Ticket #7997 (needs_work enhancement)
Use ast to replace display hook hack, and replace pexpect based WorksheetProcess classes with Pipe-based ones
| Reported by: | acleone | Owned by: | was |
|---|---|---|---|
| Priority: | major | Milestone: | sage-5.10 |
| Component: | notebook | Keywords: | |
| Cc: | timdumol, acleone, mpatel, was, boothby, jason | Work issues: | |
| Report Upstream: | N/A | Reviewers: | |
| Authors: | Alex Leone, Tim Dumol | Merged in: | |
| Dependencies: | Stopgaps: |
Description (last modified by timdumol) (diff)
Please see ticket:7997:comment:10 for more details.
Attachments
Change History
Changed 3 years ago by timdumol
-
attachment
trac_7997-ast-display-hook-incomplete.patch
added
comment:1 follow-up: ↓ 2 Changed 3 years ago by timdumol
- Cc acleone added
Hey, are you working on the pexpect stuff yet? If not, I'll start work on it as soon as you reply.
comment:2 in reply to: ↑ 1 Changed 3 years ago by acleone
Ok, you should probably work on this. I think this patch should just change the way %sage/%python is executed:
- Preparse to valid python
- Save to a file.
- Not base64 encoded, etc, just straight the straight unicode text after Preparsing
- (So the file matches the cell exactly except for preparsing)
- Parse the source into an ast
- syntax errors are caught here
- Unless %no_print_exprs or something, add in print_if_not_none calls with the ast.NodeTransformer for any Expr nodes that aren't in function def's.
- exec the ast tree, with globals set to a dictionary built from all previously evaluated cells and sage globals
comment:3 Changed 3 years ago by timdumol
- Cc mpatel, was added
- Status changed from new to needs_work
Hey, I think I'm gonna be pretty busy till I graduate this March, so if anyone wants to work on this patch, I'm posting an updated incomplete patch now. The new interface based on multiprocessing seems to work quite well, with a 300ms speed boost (really makes things seem lightning fast on local calculation of cheap stuff), but I haven't quite found out exactly how to get file saving to work properly. It would be great if anyone could do so.

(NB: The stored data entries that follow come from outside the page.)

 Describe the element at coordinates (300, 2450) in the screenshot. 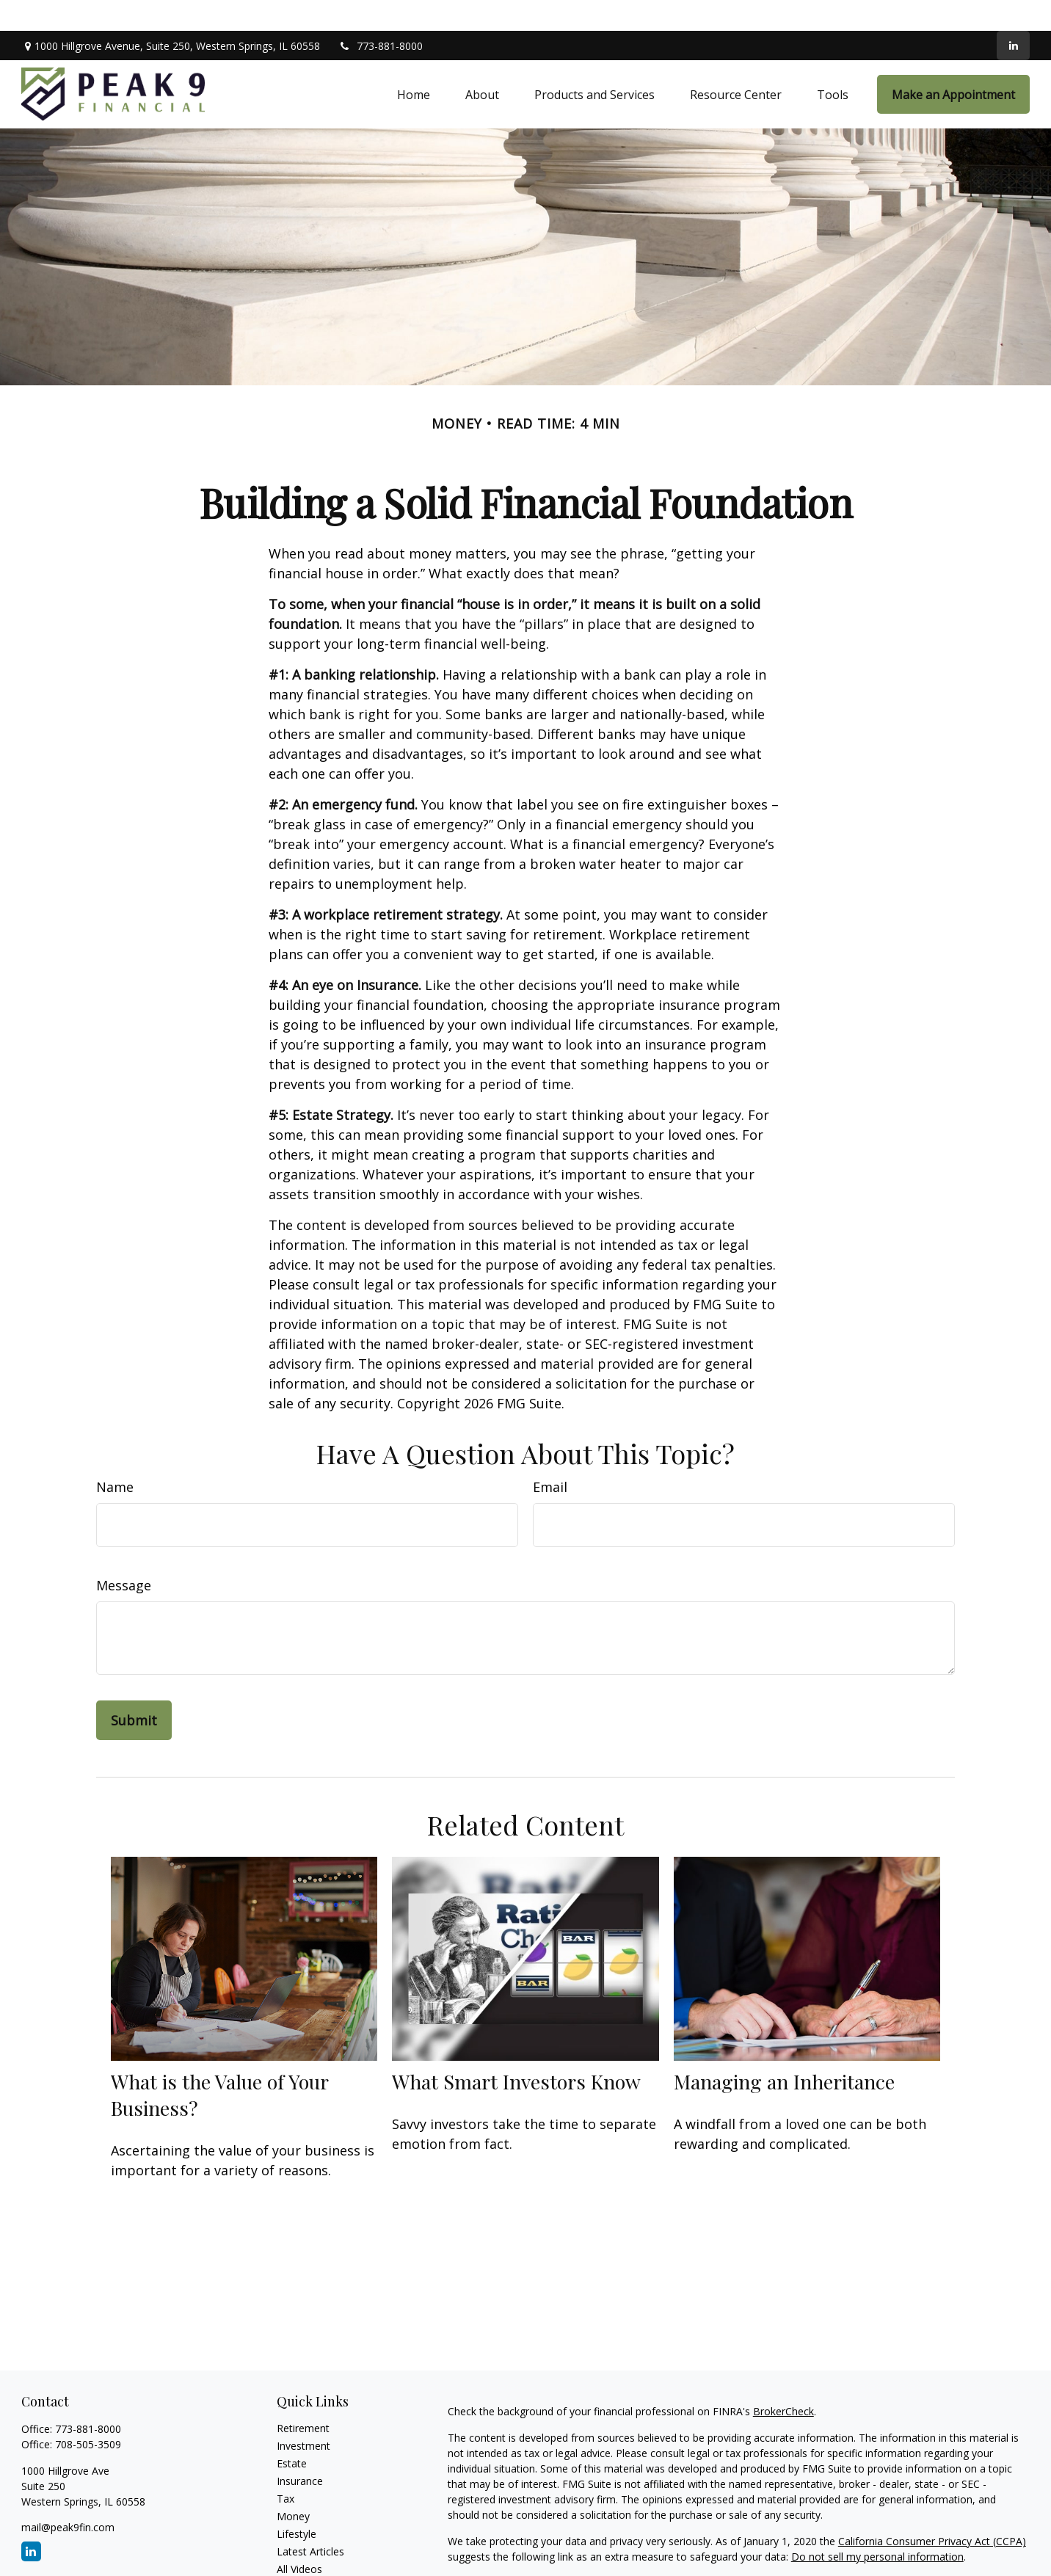

I see `Insurance` at that location.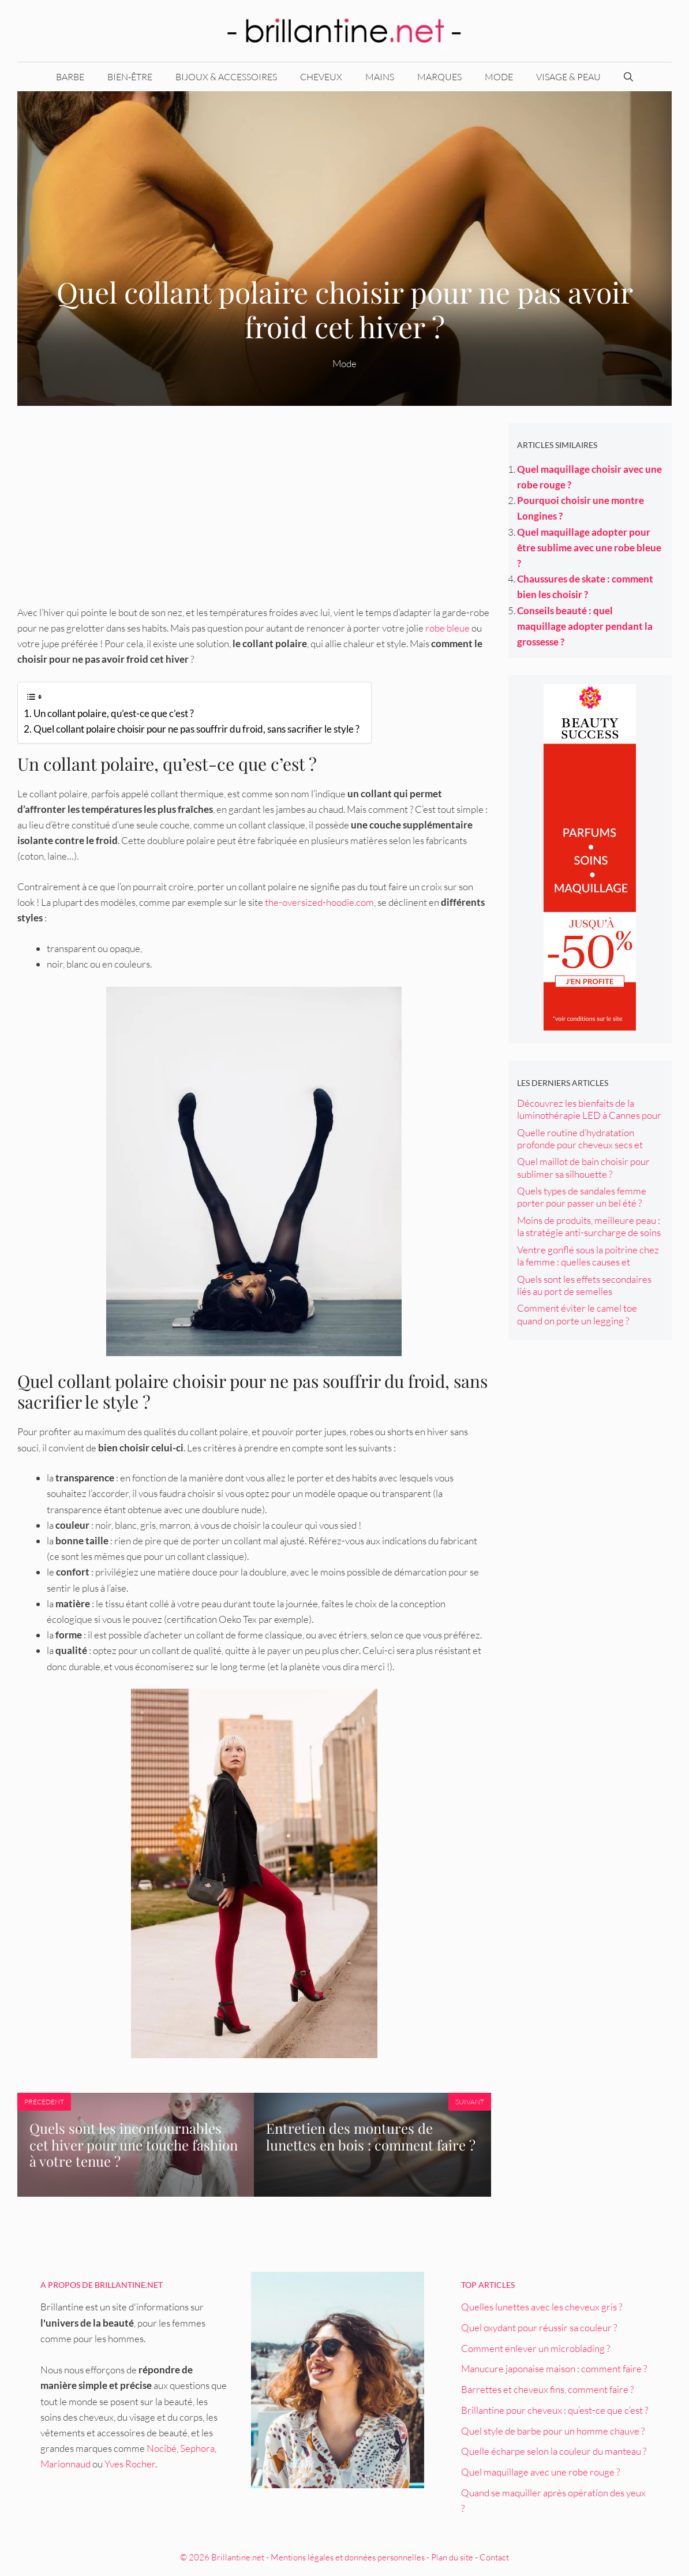  Describe the element at coordinates (439, 77) in the screenshot. I see `Marques` at that location.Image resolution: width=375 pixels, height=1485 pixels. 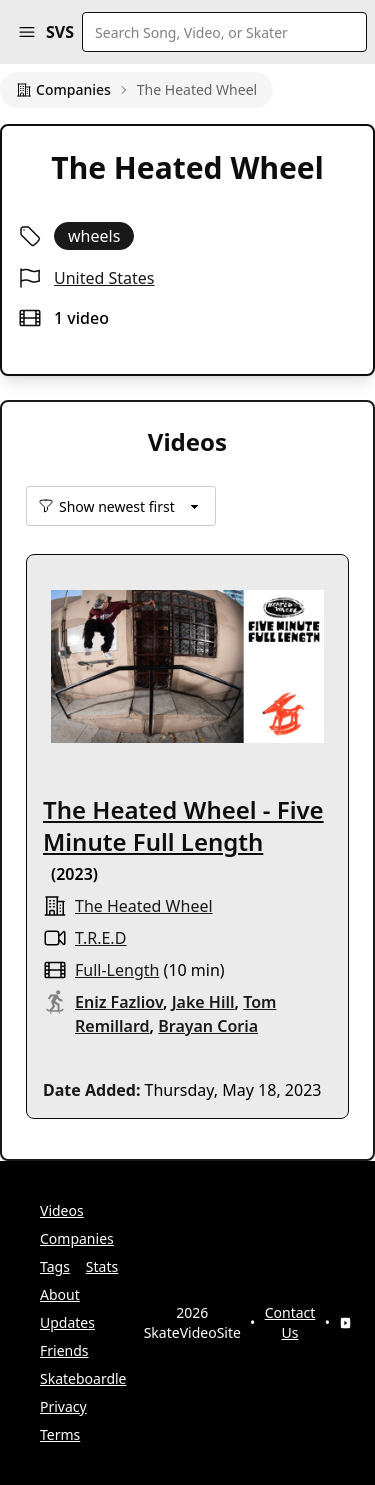 I want to click on [button], so click(x=27, y=32).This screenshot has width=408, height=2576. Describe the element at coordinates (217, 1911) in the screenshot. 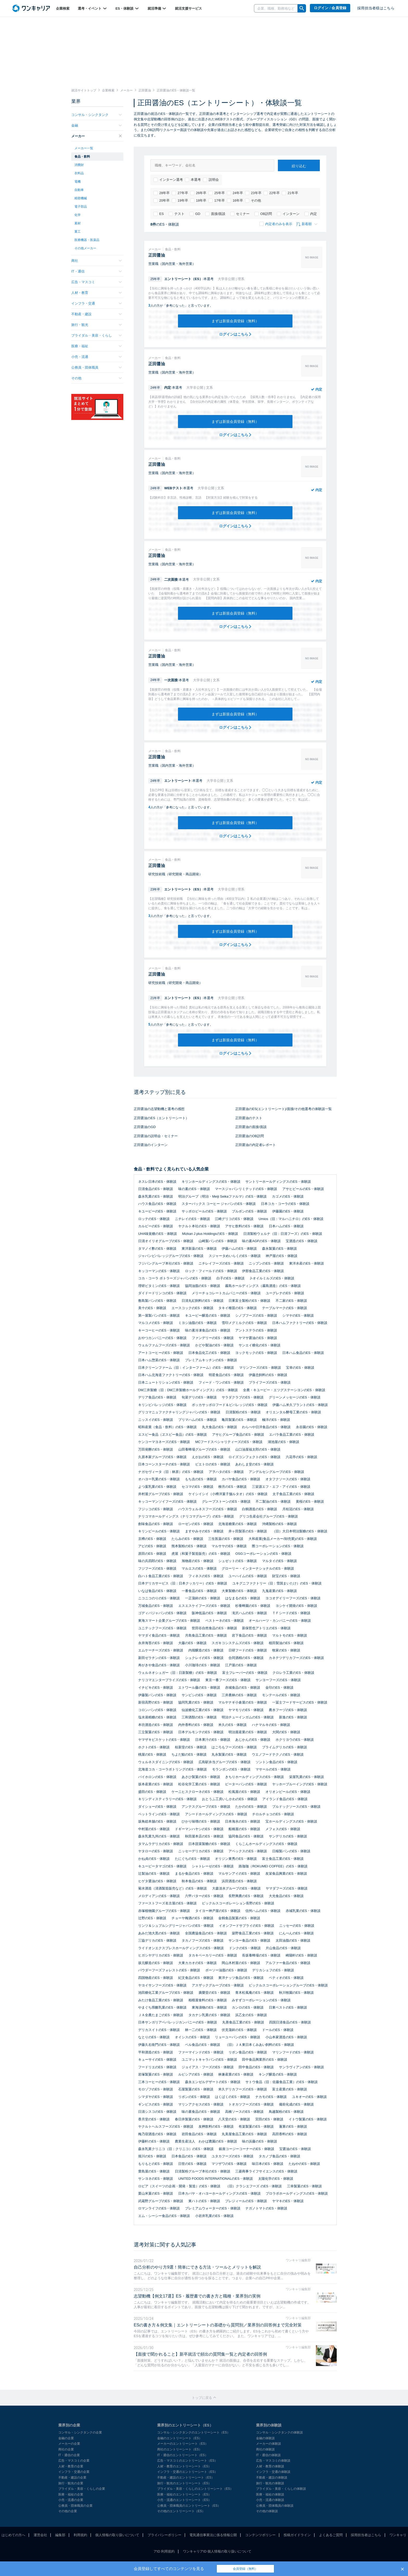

Please note that this patch does not work well with the pexpect implementation (changing location of preparsing, etc. means that it probably won't work at all), and so even after fixing the pipes implementation, either the remote pexpect implementation should be fixed, or a new remote implementation should be made (I'm thinking a quick Twisted [or even asyncore] server/client should do the job, with a similar interface as the pipes interface between server & client).
Changed 3 years ago by timdumol
-
attachment
trac_7997-ast-display-hook-incomplete.2.patch
added
Incomplete implementation. See comments for elaboration.
comment:4 Changed 3 years ago by acleone
I'd like to work on this patch. At this point we're doing a lot more than just replacing the display hook hack - what should the scope of this patch be?
(Tom, correct me if I'm wrong) The patch currently:
- Replaces the display hook hack with a much more robust implementation using python's ast library.
- Adds a new process implementation that passes a data object across
- The old implementation passed a string to get exec-ed. The string was "write this base64 encoded string to a file and exec it".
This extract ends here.